Dans un entretien avec IRIN à Bangui, le responsable du Bureau des Nations Unies pour la coordination des affaires humanitaires (OCHA) en RCA, Jean-Sébastien Munié, a dit que les organisations non gouvernementales (ONG) avaient un rôle essentiel à jouer dans l’aide à la population dans le nord-est, notamment pour soutenir les programmes de relèvement rapide et pour subvenir aux besoins de centaines de déplacés.
« Notre présence est bien plus que symbolique », a souligné M. Munié. « Elle est fortement sollicitée par la population elle-même ». Mais M. Munié a également averti que les problèmes de sécurité devaient être pris sérieusement. « Il y a une sorte de traumatisme au sein de la communauté humanitaire lorsqu’on voit des collègues disparaître comme ça ».

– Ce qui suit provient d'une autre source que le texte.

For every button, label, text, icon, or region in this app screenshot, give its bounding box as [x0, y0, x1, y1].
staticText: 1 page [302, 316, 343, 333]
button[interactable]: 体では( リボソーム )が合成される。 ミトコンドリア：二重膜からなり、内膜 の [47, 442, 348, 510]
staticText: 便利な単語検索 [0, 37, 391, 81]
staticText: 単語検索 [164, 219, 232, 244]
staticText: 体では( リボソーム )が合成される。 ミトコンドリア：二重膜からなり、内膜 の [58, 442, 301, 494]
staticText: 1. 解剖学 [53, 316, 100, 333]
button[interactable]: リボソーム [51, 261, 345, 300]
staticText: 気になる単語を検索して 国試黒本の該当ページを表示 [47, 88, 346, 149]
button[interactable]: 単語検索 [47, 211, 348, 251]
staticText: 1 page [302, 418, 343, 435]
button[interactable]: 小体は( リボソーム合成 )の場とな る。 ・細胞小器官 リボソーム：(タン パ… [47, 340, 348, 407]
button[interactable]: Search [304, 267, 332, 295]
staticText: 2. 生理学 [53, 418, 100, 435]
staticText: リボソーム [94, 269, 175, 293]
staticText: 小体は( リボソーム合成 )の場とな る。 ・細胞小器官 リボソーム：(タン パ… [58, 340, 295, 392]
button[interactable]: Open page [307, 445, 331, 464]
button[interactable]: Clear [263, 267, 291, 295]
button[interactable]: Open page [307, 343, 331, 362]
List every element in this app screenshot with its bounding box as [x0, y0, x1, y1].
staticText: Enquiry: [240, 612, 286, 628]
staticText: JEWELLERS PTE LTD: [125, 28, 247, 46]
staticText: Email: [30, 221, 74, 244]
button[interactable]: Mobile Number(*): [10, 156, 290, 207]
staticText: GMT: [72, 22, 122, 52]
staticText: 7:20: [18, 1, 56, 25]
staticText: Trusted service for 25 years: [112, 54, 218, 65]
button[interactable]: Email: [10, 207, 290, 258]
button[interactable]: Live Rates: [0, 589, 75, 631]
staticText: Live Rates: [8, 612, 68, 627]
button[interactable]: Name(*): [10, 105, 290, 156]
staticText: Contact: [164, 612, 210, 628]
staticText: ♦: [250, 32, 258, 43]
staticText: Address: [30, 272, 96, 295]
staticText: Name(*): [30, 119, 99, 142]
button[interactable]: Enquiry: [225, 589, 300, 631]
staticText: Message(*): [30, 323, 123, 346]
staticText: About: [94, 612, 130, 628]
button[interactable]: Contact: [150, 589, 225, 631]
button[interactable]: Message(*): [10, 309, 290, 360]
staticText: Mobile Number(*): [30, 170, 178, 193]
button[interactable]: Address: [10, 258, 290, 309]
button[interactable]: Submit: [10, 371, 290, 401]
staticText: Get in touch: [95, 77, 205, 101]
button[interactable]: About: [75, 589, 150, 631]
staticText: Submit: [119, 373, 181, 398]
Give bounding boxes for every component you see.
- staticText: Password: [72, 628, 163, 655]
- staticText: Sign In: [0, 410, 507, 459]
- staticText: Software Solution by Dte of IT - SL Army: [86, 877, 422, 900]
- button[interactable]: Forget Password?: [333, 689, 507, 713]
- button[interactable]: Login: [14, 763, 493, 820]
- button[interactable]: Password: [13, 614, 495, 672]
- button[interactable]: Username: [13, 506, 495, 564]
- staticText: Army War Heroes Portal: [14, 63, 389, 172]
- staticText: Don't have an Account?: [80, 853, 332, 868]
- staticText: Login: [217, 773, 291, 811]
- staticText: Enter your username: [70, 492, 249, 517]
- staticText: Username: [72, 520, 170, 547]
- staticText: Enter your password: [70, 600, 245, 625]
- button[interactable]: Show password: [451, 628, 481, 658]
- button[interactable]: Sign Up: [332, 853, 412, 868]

Les deux travailleurs humanitaires, qui travaillent pour l’organisation française Triangle, ont été pris en otage tard un dimanche soir par un groupe d’attaquants qui s’est enfui avec trois voitures d’ONG et une moto. Un troisième otage, qui travaille pour l’ONG Comité d’Aide Médicale (CAM), aurait été libéré après des discussions entre les ravisseurs.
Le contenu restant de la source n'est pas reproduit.